The man who couldn't make change
By the summer of 1862, you could not make change in the United States. The Civil War had people frightened, and frightened people hoard hard money. Gold and silver coins — even humble copper cents — disappeared into mattresses and pockets almost overnight. After New York banks suspended payment in coin late in 1861, small change all but evaporated from daily life. A streetcar fare, a loaf of bread, a glass of beer — everyday transactions ground against a wall, because nobody had the coins to settle them.
Into that mess stepped a man with an unlikely résumé for a financial innovator. Francis Elias Spinner was a saddlemaker's apprentice turned banker turned congressman, and since 1861 he had been Treasurer of the United States. He was not a trained artist. He was not an engraver. But he had a problem to solve, and he reached for the one small, government-backed, universally trusted thing already in everyone's hands: the postage stamp.
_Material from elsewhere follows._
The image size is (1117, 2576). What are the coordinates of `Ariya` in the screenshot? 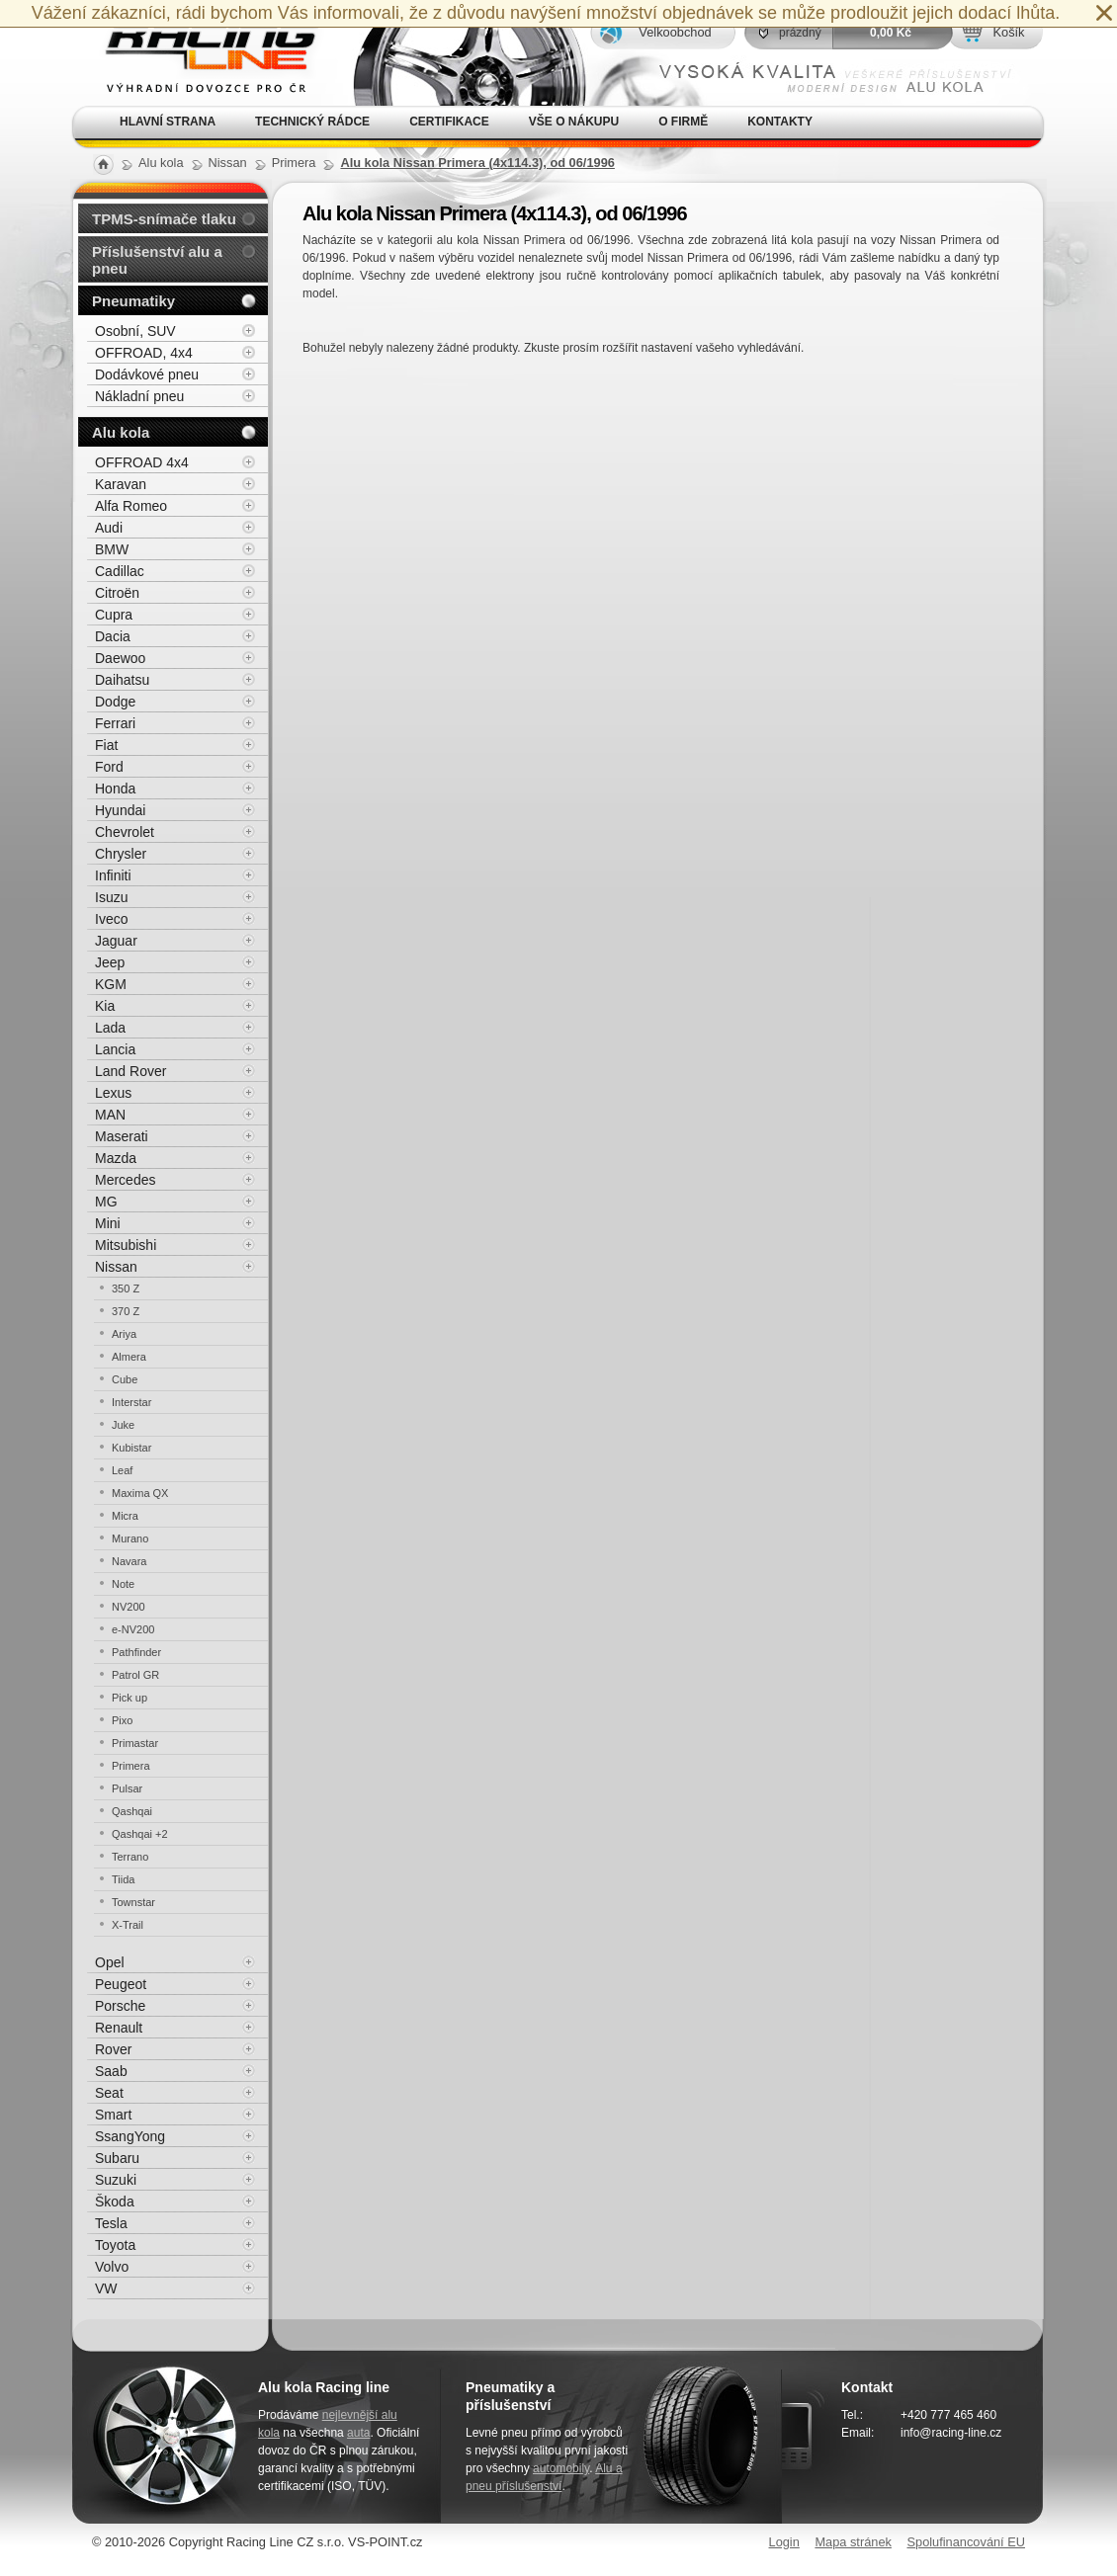 It's located at (124, 1334).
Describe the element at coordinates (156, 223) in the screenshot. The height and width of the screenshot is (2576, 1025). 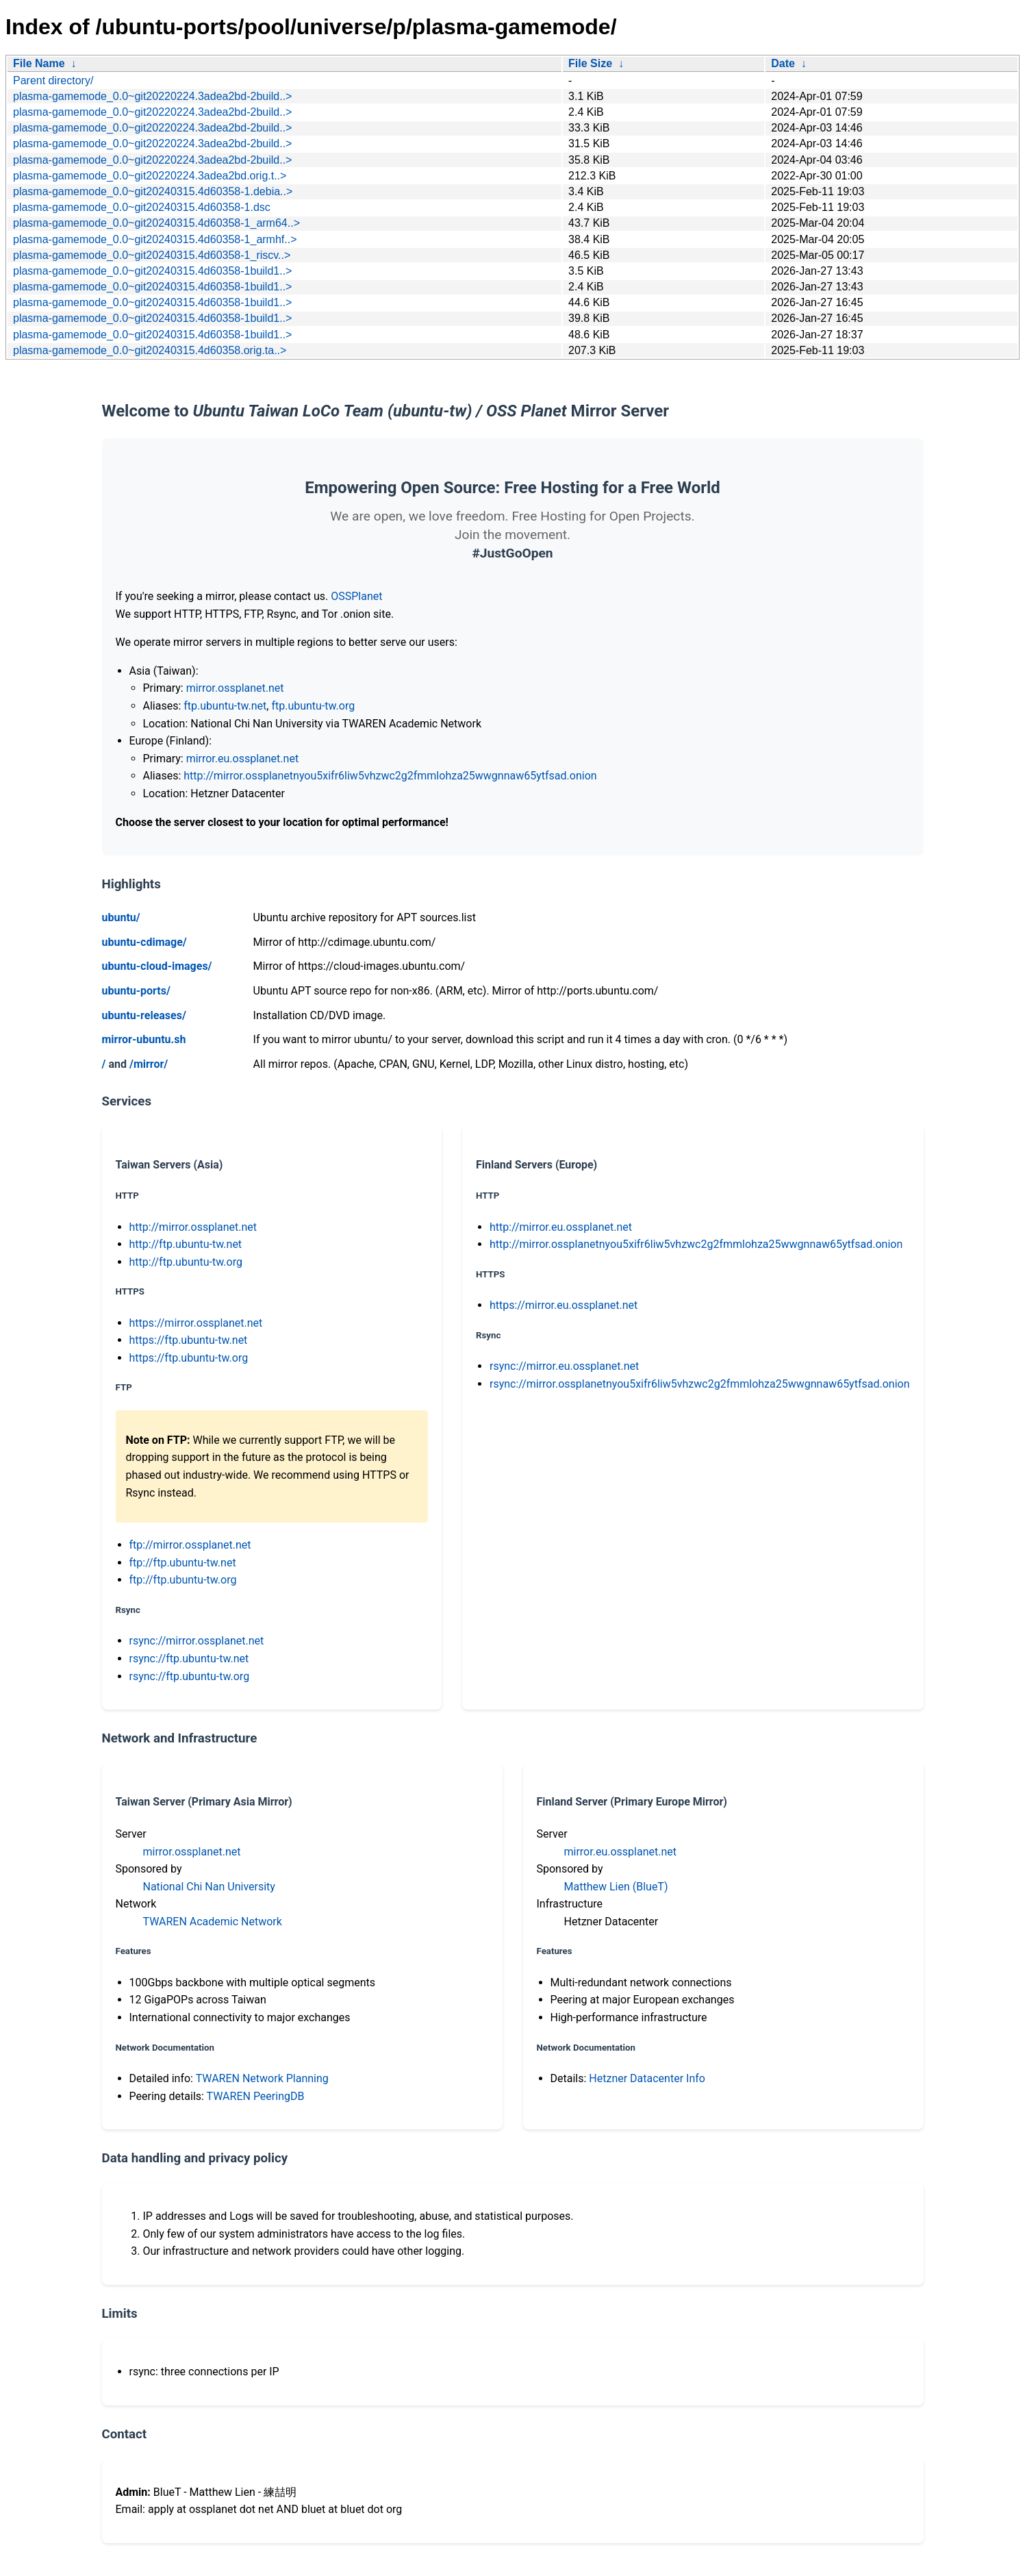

Spinner's fix was almost absurdly simple. He took postage stamps — small denominations the public already knew and accepted — and pasted them onto Treasury paper, then added his own signature at the bottom. He passed these improvised slips among the clerks of his department, and the clerks took them. So did the shopkeepers they spent them at. People needed something worth a few cents that they could trust, and a sheet of government stamps over the Treasurer's name fit the bill.
That handmade prototype is the origin of an entire category of American money. On Spinner's recommendation, Congress passed the Act of July 17, 1862, and the first postage currency — paper notes in 5, 10, 25, and 50-cent values — began circulating that August. The country had invented a way to make change out of paper.